WHAT NEEDS TO BE DONE:
Scan the listing for the word "Portail", and copy out each line where it is found.

━━━

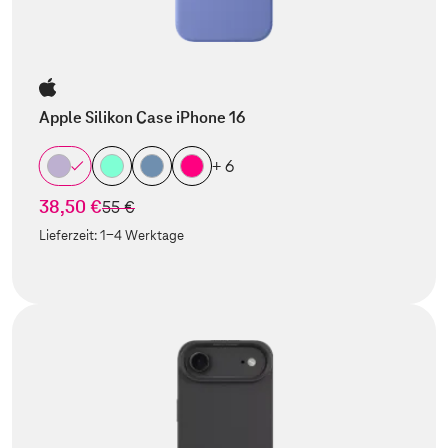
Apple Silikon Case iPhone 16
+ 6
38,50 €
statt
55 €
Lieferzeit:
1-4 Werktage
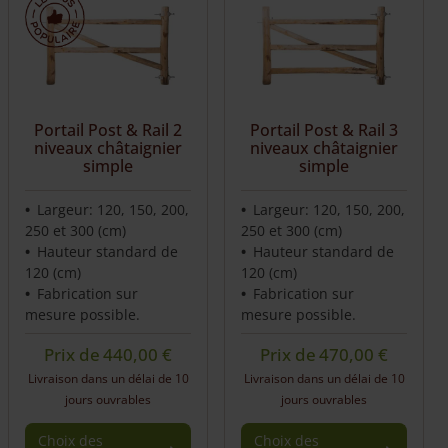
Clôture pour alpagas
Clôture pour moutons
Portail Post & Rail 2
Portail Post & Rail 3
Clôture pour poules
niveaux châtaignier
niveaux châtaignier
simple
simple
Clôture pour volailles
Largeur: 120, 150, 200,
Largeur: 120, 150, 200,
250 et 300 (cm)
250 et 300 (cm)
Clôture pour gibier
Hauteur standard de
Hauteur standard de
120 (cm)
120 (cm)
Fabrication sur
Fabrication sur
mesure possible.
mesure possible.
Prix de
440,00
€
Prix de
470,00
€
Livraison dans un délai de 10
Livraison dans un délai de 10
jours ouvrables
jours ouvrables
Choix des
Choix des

━━━

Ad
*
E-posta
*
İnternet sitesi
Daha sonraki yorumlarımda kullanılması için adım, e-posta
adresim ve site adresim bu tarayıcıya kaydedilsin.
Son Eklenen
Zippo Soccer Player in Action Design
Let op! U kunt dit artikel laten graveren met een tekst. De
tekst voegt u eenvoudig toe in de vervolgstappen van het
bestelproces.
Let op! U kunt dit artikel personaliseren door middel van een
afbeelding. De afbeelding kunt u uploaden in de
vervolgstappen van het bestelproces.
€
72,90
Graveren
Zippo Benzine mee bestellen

━━━

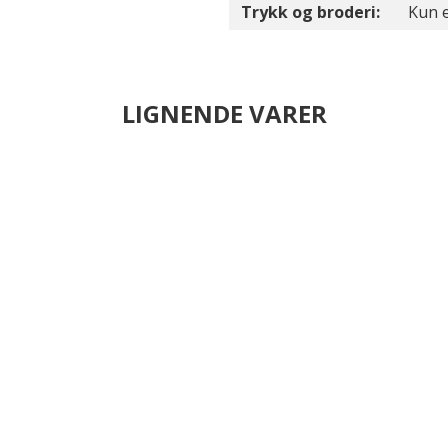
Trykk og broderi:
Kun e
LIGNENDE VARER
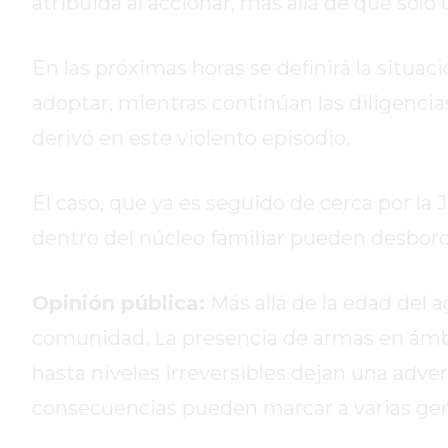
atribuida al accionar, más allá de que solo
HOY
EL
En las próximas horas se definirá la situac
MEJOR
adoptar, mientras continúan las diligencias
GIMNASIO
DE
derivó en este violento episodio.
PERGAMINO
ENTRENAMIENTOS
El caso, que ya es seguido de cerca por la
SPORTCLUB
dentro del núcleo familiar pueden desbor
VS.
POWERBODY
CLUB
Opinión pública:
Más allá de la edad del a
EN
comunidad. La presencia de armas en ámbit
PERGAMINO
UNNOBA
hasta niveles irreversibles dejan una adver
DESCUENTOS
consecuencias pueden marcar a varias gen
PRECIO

━━━

EXERCISE RESPONSE:
Portail Post & Rail 2
Portail Post & Rail 3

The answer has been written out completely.